Disponible en tournée

 

 

LA PRESSE
LC – Mensuel de la littérature contemporaine : Le Matricule des Anges n° 114 – juin 2010
Fabrice Melquiot nous avait déjà offert Le Gardeur de silences, un dialogue entre un grand-père, bruiteur à la retraite, plus très loin de la mort, et sa petite fille aveugle, Saéna. Une pièce d’une infinie tendresse. Il revient sur ce lien si particulier entre les grands-parents et leurs petits enfants avec Blanches, une pièce qui met en jeu Mémé Blanche et sa petite fille, Ouais. Tout le monde m’appelle Ouais, sauf les gens qui ne me connaissent pas. Je m’appelle Ouais, parce que depuis que j’étais enfant, je dis ouais à tout bout de champ. Il paraît qu’il faut dire oui, que dire ouais ça ne se fait pas. Mémé Blanche dit que ce qui ne se fait pas, c’est d’abord ce qu’il faut faire. Ouais a la langue bien pendue.

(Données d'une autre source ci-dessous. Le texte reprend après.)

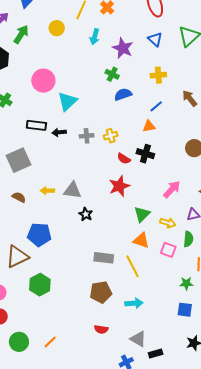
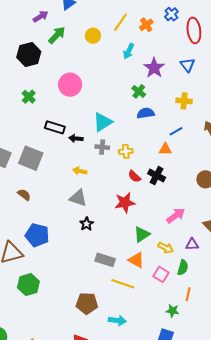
cyan triangle: (67, 101) -> (103, 122), moved
gray square: (19, 160) -> (31, 158), turned 35
yellow arrow: (47, 191) -> (80, 171), moved
gray rectangle: (104, 258) -> (105, 260), moved
yellow line: (133, 266) -> (123, 284), turned -55

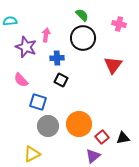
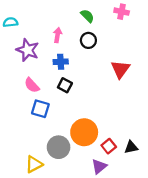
pink cross: (119, 24) -> (122, 12), moved
pink arrow: (46, 35) -> (57, 35), moved
black circle: (83, 38) -> (88, 40), size x0.6
pink semicircle: (21, 80) -> (32, 85), moved
gray circle: (48, 126) -> (59, 147), moved

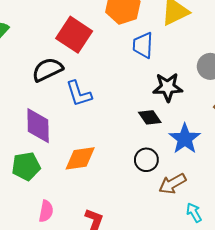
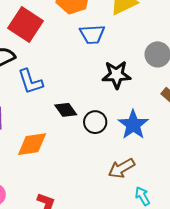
blue trapezoid: (143, 45) -> (92, 34), turned -96
black diamond: (150, 117) -> (66, 110), moved
black circle: (146, 160) -> (95, 122), moved

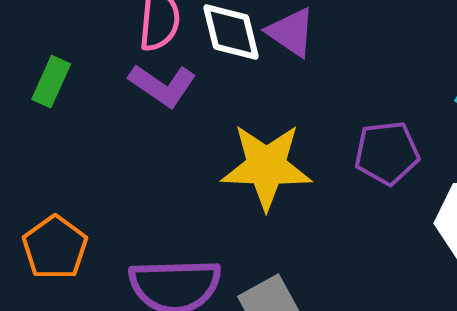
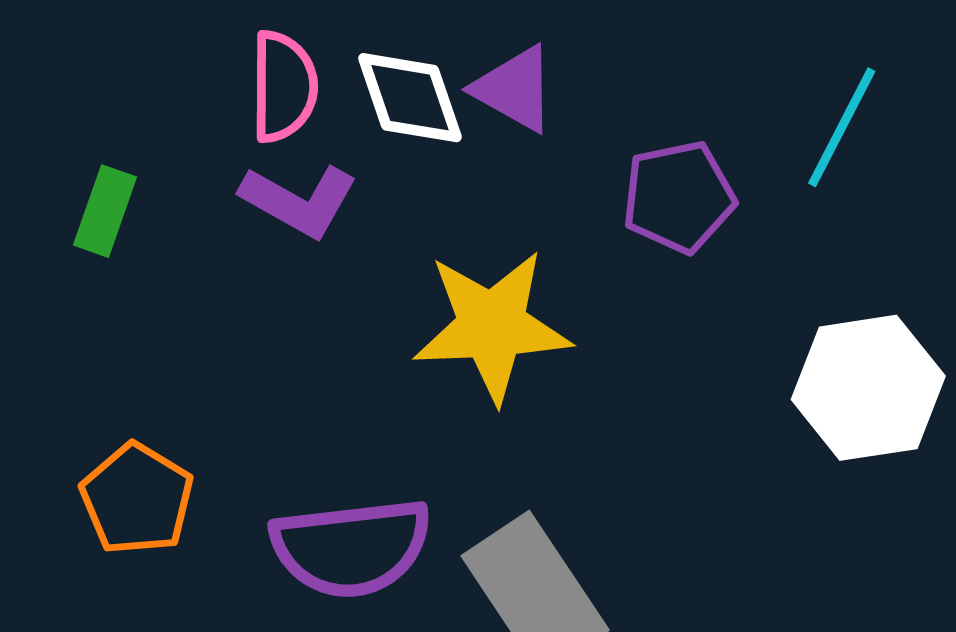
purple pentagon: (387, 153) -> (679, 197), moved

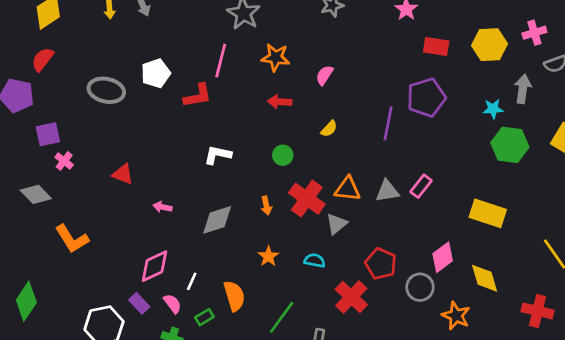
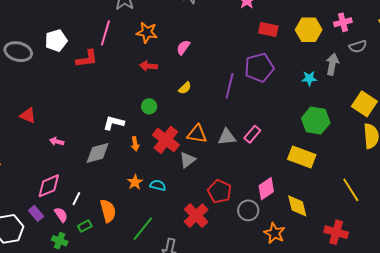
green hexagon: (510, 145) -> (316, 121), moved
white L-shape: (218, 155) -> (114, 123), moved
cyan semicircle: (315, 260) -> (158, 185), moved

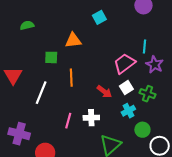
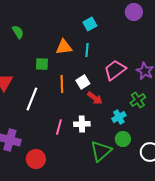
green semicircle: (27, 25) -> (18, 32), turned 72
cyan line: (144, 46) -> (87, 50), moved
white square: (126, 88) -> (83, 82), moved
green cross: (147, 94) -> (138, 100), turned 35
green circle: (142, 130) -> (123, 139), moved

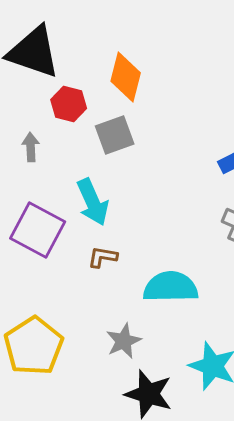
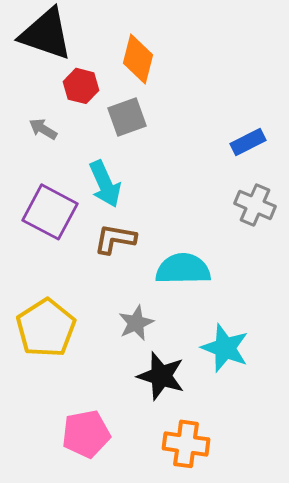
gray arrow: (31, 147) -> (43, 129), turned -56
brown L-shape: (103, 257) -> (115, 239), size x1.4

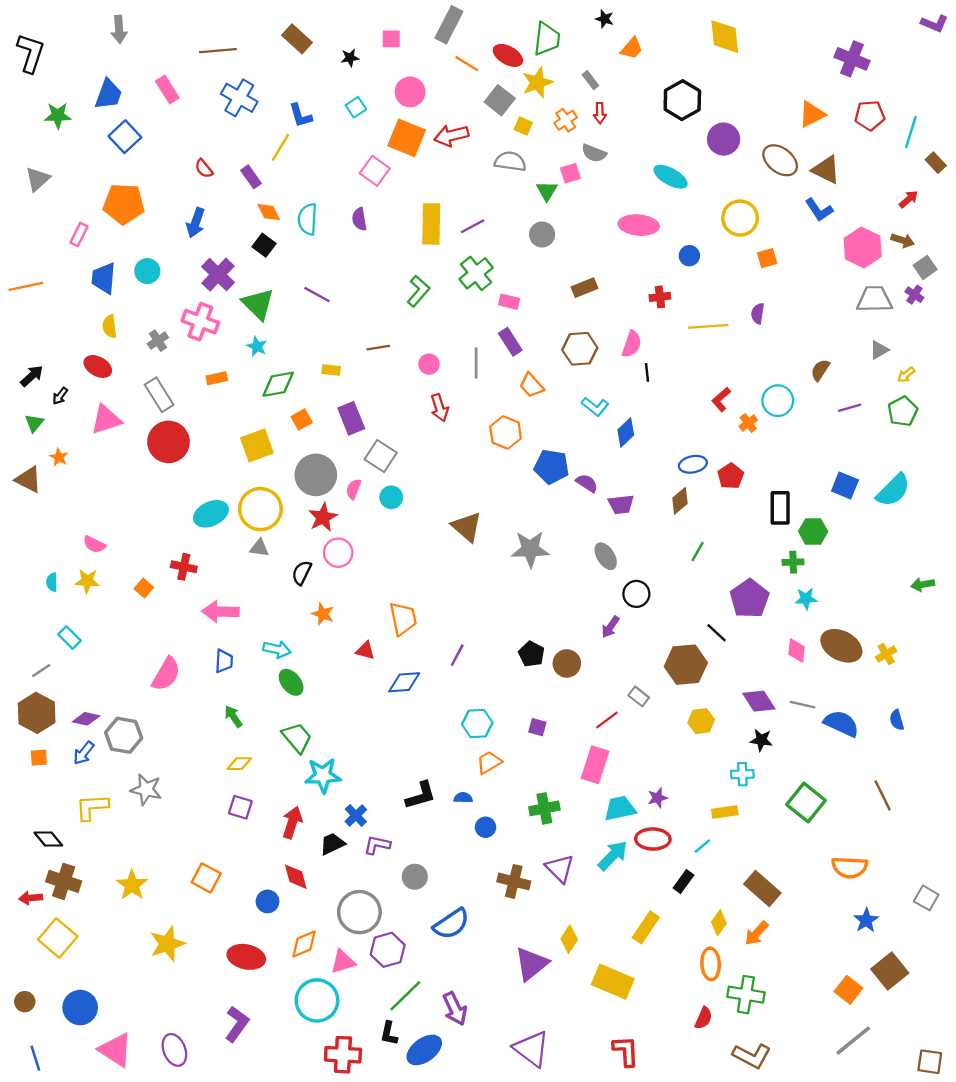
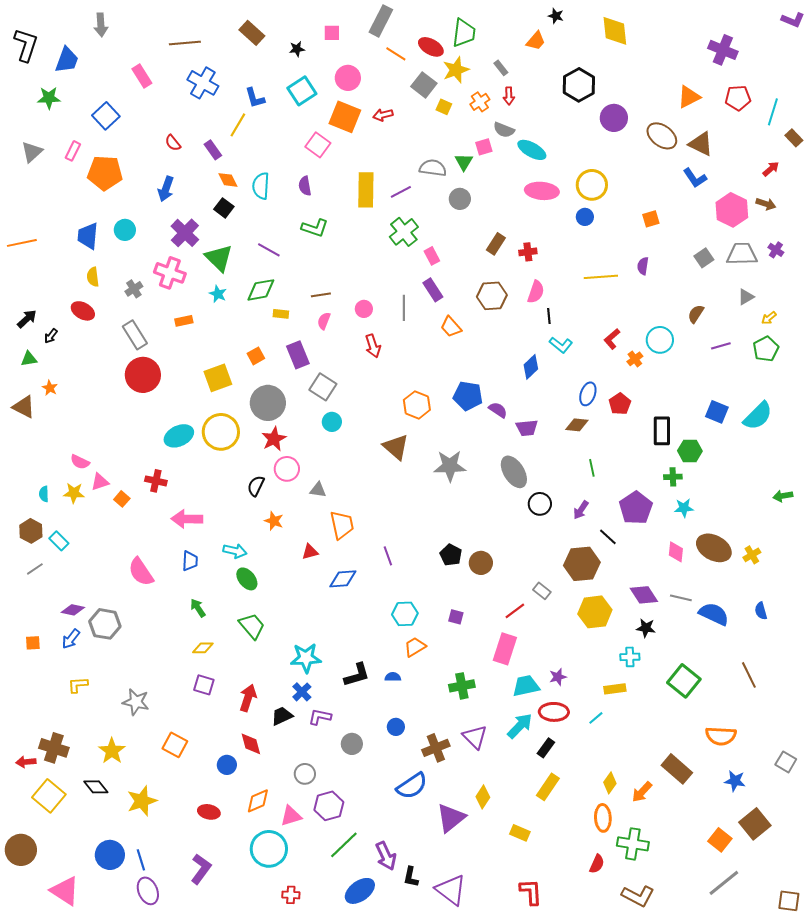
black star: (605, 19) -> (556, 16), moved
blue trapezoid: (108, 94) -> (67, 60), moved
cyan square: (356, 107) -> (302, 91), size x1.6
red arrow: (451, 136) -> (383, 115), size x0.7
gray semicircle: (510, 161) -> (433, 168), moved
cyan ellipse: (671, 177) -> (532, 150), moved
yellow circle: (740, 218) -> (592, 185), moved
pink rectangle: (79, 234) -> (73, 151), moved
gray square: (925, 267) -> (704, 258), moved
brown rectangle: (584, 288) -> (496, 244), turned -35
green L-shape: (418, 291) -> (315, 228), moved, turned 68
red cross: (660, 297) -> (528, 252), moved
pink rectangle: (509, 302) -> (432, 256), turned 48
green diamond: (278, 384) -> (261, 290), moved
cyan L-shape: (595, 407) -> (561, 345), moved
pink triangle: (106, 420) -> (100, 482), moved, size x0.7
green triangle: (34, 423) -> (29, 359), turned 42
orange hexagon: (506, 432) -> (417, 405), moved
blue ellipse: (693, 464) -> (588, 394), turned -60
pink semicircle: (354, 489) -> (324, 321), moved
brown diamond: (680, 501) -> (577, 425), turned 45
gray triangle: (259, 548) -> (318, 490), moved
green line: (698, 551) -> (592, 468), turned -42
gray ellipse: (606, 556) -> (514, 472), size x1.4
purple arrow: (610, 627) -> (581, 510), moved
red triangle: (365, 650) -> (310, 552), turned -30
purple line: (457, 655) -> (388, 556), turned -48
pink semicircle: (166, 674) -> (141, 572), turned 116
brown hexagon: (37, 713) -> (31, 531), moved, size x0.7
yellow hexagon: (701, 721) -> (595, 612), size x1.5
cyan star: (323, 775) -> (306, 658), moved
gray star: (146, 790) -> (136, 702), moved
yellow L-shape: (92, 807) -> (78, 685), size x0.7
blue circle: (486, 827) -> (396, 727), moved
black diamond: (48, 839) -> (96, 787), moved
brown cross: (514, 881) -> (436, 748), turned -36
black rectangle: (683, 881) -> (546, 748), moved
brown rectangle: (762, 889) -> (677, 769), moved
gray circle: (359, 912) -> (305, 774), size x0.6
blue star: (866, 920) -> (735, 781), turned -30
blue semicircle: (451, 924) -> (412, 786), moved
red ellipse: (246, 957) -> (209, 812), size x0.7
yellow rectangle: (613, 982) -> (520, 833), size x0.6
brown circle: (25, 1002) -> (21, 850), size x1.8
blue circle: (80, 1008) -> (110, 855), moved
black L-shape: (389, 1033) -> (411, 877), moved
pink triangle: (115, 1050) -> (65, 891), moved
red cross: (343, 1055) -> (291, 895), size x0.6
blue line: (35, 1058) -> (141, 860), moved

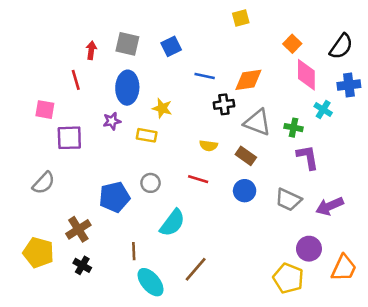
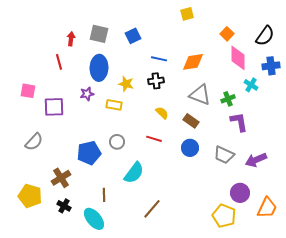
black cross: (224, 104) -> (156, 81), moved
pink square: (45, 110) -> (28, 91), moved
green cross: (294, 128) -> (228, 99), turned -32
yellow semicircle: (208, 146) -> (162, 113), turned -144
cyan ellipse: (151, 282) -> (94, 219), moved

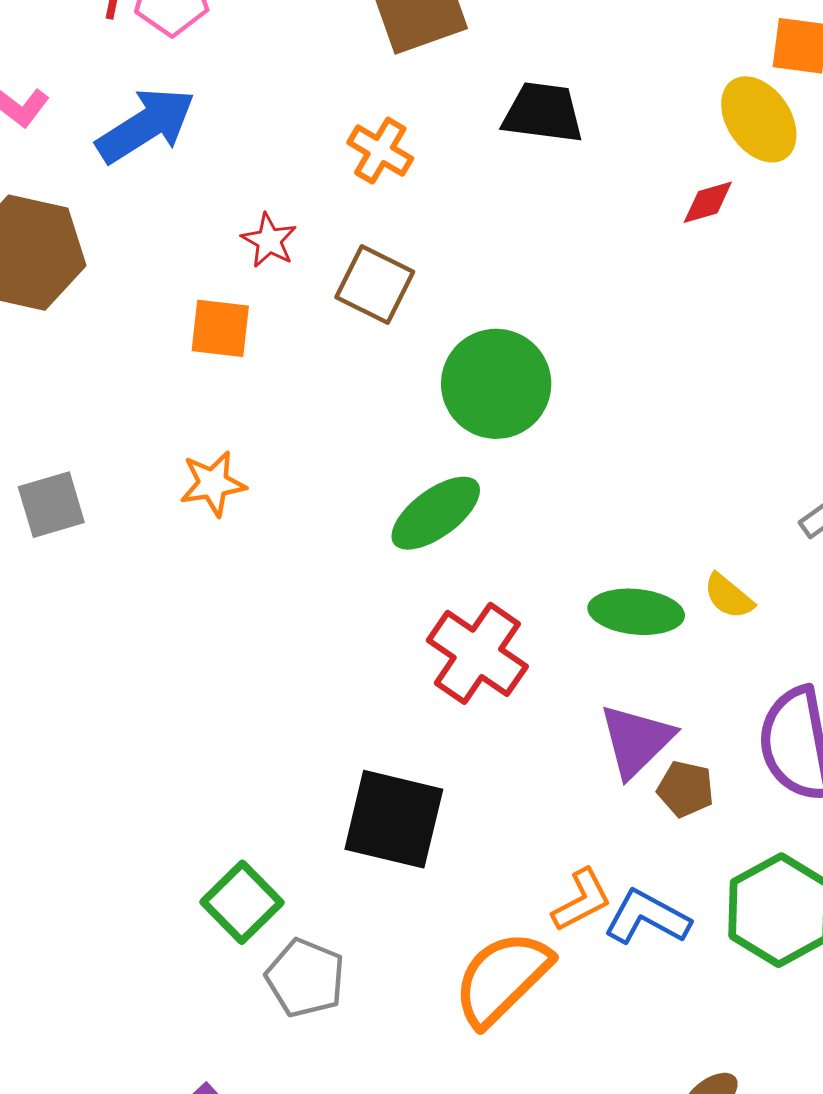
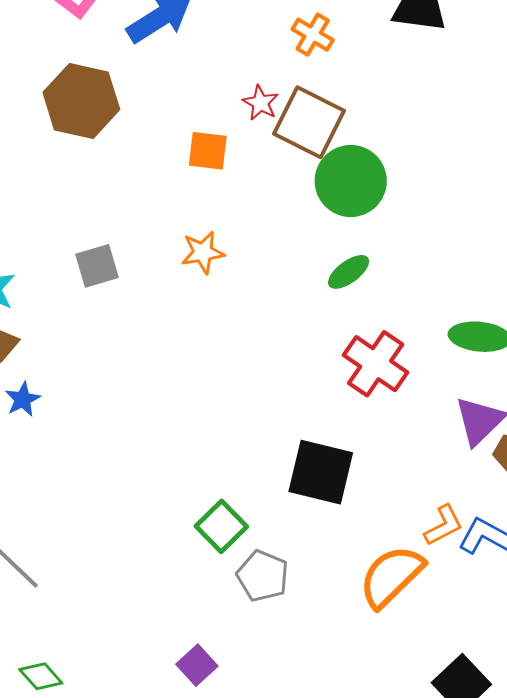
red star: (269, 240) -> (260, 103), moved
brown square: (375, 284) -> (309, 122), size x1.4
green circle: (496, 384) -> (351, 181), moved
green ellipse: (436, 513) -> (349, 272), size x0.7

Il faut dire qu’elle est à bonne école avec sa grand-mère, qui boit du vinaigre, l’amène danser à la guinguette, lui raconte les aventures de Calamity Jane pour l’inspirer dans la vie, lui apprend à ne pas être une bonne élève et lui donne des cours improvisés de forge de caractère. Pépé Lulu, le mari de Mémé Blanche, est mort depuis peu. Alors Mémé Blanche se met à perdre la tête. On découvre qu’elle est atteinte de la maladie d’alzheimer. Fabrice Melquiot met en mot le processus de dérèglement de la mémoire. Mémé Blanche oublie petit à petit, puis surgissent les obsessions. Elle veut que Léon Zitrone commente son enterrement à la télévision, plus tard elle l’accuse de lui avoir volé son argent, puis sa tête. Ouais va essayer symboliquement de sauver la tête de sa grand-mère en lui offrant un voyage en montgolfière pour aller discuter avec Zitrone, monté au ciel. Ouais va devenir une petite Blanche, en accompagnant sa grand-mère dans la mort. La pièce est touchante, drôle, tendre. Il y est question de transmission, de rituel de passage, d’amour, des morts que l’on porte en soi, de fantaisie. Blanches ne comporte aucun pathos, bien au contraire, c’est un hymne à la vie, jusqu’au dernier souffle.